Saved entries
════════════════

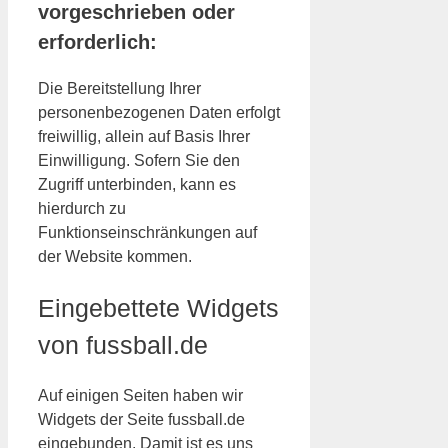
vorgeschrieben oder
erforderlich:
Die Bereitstellung Ihrer
personenbezogenen Daten erfolgt
freiwillig, allein auf Basis Ihrer
Einwilligung. Sofern Sie den
Zugriff unterbinden, kann es
hierdurch zu
Funktionseinschränkungen auf
der Website kommen.
Eingebettete Widgets
von fussball.de
Auf einigen Seiten haben wir
Widgets der Seite fussball.de
eingebunden. Damit ist es uns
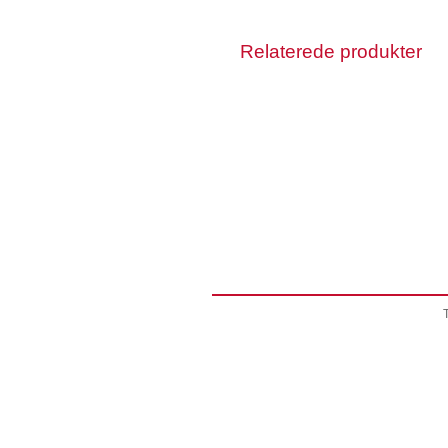
Relaterede produkter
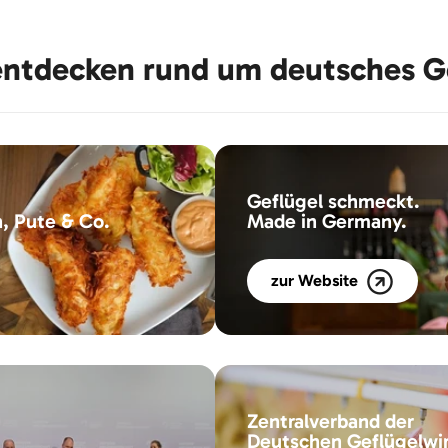
ntdecken rund um deutsches G
Geflügel schmeckt.
, Pute & Co.
Made in Germany.
zur Website
Zentralverband der
Deutschen Geflügelwir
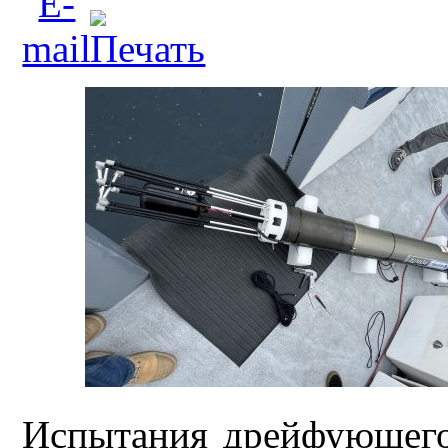
Испытания дрейфующего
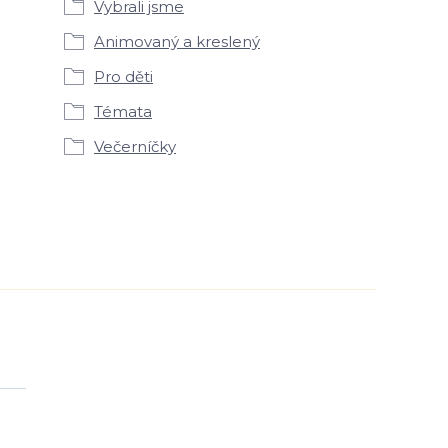
Vybrali jsme
Animovaný a kreslený
Pro děti
Témata
Večerníčky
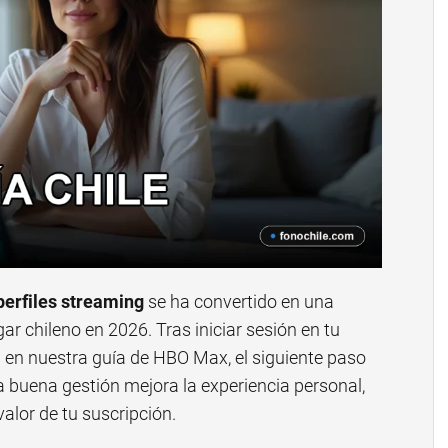
perfiles streaming
se ha convertido en una
ar chileno en 2026. Tras iniciar sesión en tu
a en nuestra guía de HBO Max, el siguiente paso
a buena gestión mejora la experiencia personal,
alor de tu suscripción.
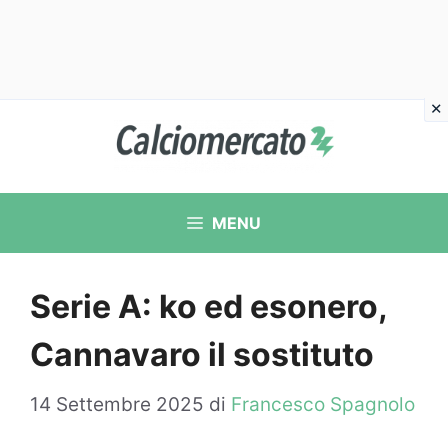
Vai
al
contenuto
MENU
Serie A: ko ed esonero,
Cannavaro il sostituto
14 Settembre 2025
di
Francesco Spagnolo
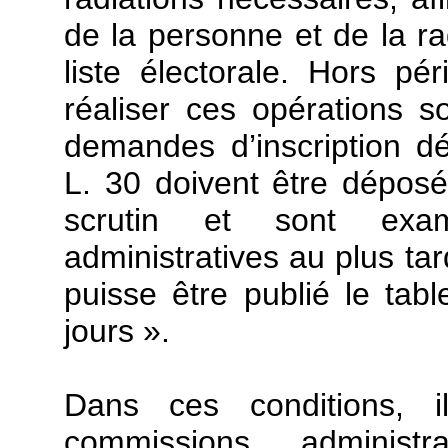
de la personne et de la ra
liste électorale. Hors pé
réaliser ces opérations s
demandes d’inscription dé
L. 30 doivent être déposé
scrutin et sont exa
administratives au plus tar
puisse être publié le tabl
jours ».
Dans ces conditions, i
commissions administ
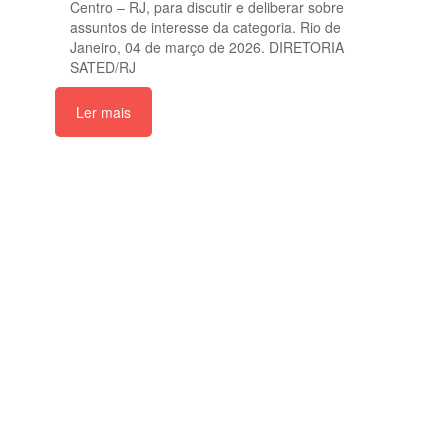
Centro – RJ, para discutir e deliberar sobre
assuntos de interesse da categoria. Rio de
Janeiro, 04 de março de 2026. DIRETORIA
SATED/RJ
Ler mais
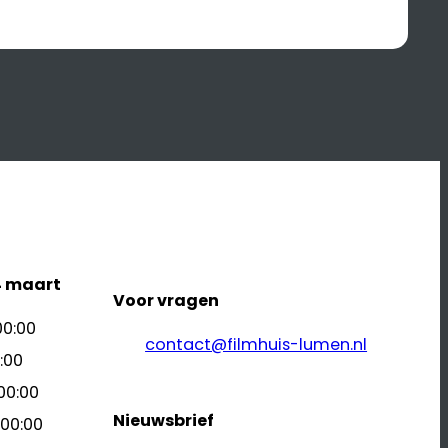
4 maart
Voor vragen
00:00
contact@filmhuis-lumen.nl
:00
00:00
Nieuwsbrief
 00:00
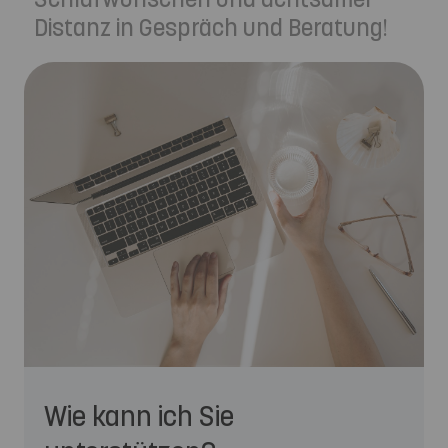
Distanz in Gespräch und Beratung!
Wie kann ich Sie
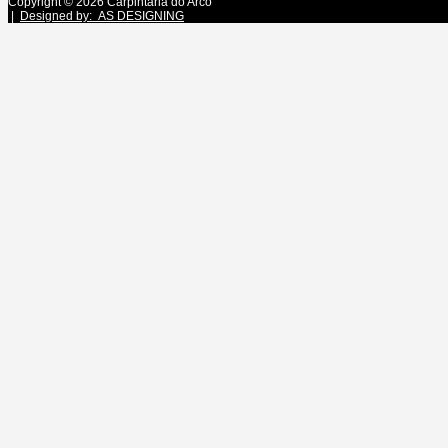
Copyright © 2026 Carpintaria do Arco
|
Designed by: AS DESIGNING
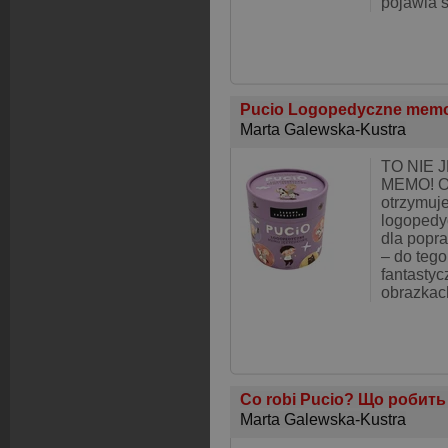
pojawia s
Pucio Logopedyczne mem
Marta Galewska-Kustra
TO NIE 
MEMO! Op
otrzymuj
logopedy
dla popr
– do tego
fantasty
obrazkac
Co robi Pucio? Що робить
Marta Galewska-Kustra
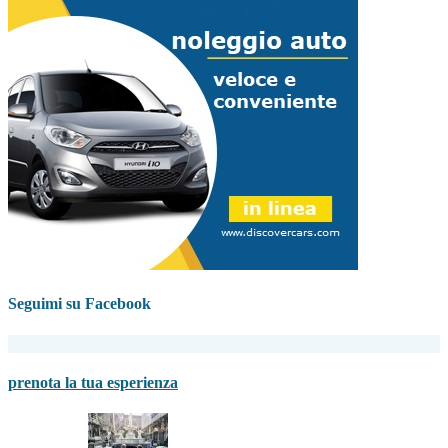
Seguimi su Facebook
prenota la tua esperienza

════════════════

The full text of the data above, exact and without pictures, is what to return.

:: EXERCISE RESPONSE ::
vorgeschrieben oder
erforderlich:
Die Bereitstellung Ihrer
personenbezogenen Daten erfolgt
freiwillig, allein auf Basis Ihrer
Einwilligung. Sofern Sie den
Zugriff unterbinden, kann es
hierdurch zu
Funktionseinschränkungen auf
der Website kommen.
Eingebettete Widgets
von fussball.de
Auf einigen Seiten haben wir
Widgets der Seite fussball.de
eingebunden. Damit ist es uns
Relaterede produkter
ntdecken rund um deutsches G
Geflügel schmeckt.
, Pute & Co.
Made in Germany.
zur Website
Zentralverband der
Deutschen Geflügelwir
Испытания дрейфующего
Vybrali jsme
Animovaný a kreslený
Pro děti
Témata
Večerníčky
perfiles streaming
se ha convertido en una
ar chileno en 2026. Tras iniciar sesión en tu
a en nuestra guía de HBO Max, el siguiente paso
a buena gestión mejora la experiencia personal,
alor de tu suscripción.
Vai
al
contenuto
MENU
Serie A: ko ed esonero,
Cannavaro il sostituto
14 Settembre 2025
di
Francesco Spagnolo
de la personne et de la ra
liste électorale. Hors pé
réaliser ces opérations s
demandes d’inscription dé
L. 30 doivent être déposé
scrutin et sont exa
administratives au plus tar
puisse être publié le tabl
jours ».
Dans ces conditions, i
commissions administ
Centro – RJ, para discutir e deliberar sobre
assuntos de interesse da categoria. Rio de
Janeiro, 04 de março de 2026. DIRETORIA
SATED/RJ
Ler mais
4 maart
Voor vragen
00:00
contact@filmhuis-lumen.nl
:00
00:00
Nieuwsbrief
 00:00
Distanz in Gespräch und Beratung!
Wie kann ich Sie
Copyright © 2026 Carpintaria do Arco
|
Designed by: AS DESIGNING
pojawia s
Pucio Logopedyczne mem
Marta Galewska-Kustra
TO NIE 
MEMO! Op
otrzymuj
logopedy
dla popr
– do tego
fantasty
obrazkac
Co robi Pucio? Що робить
Marta Galewska-Kustra
Seguimi su Facebook
prenota la tua esperienza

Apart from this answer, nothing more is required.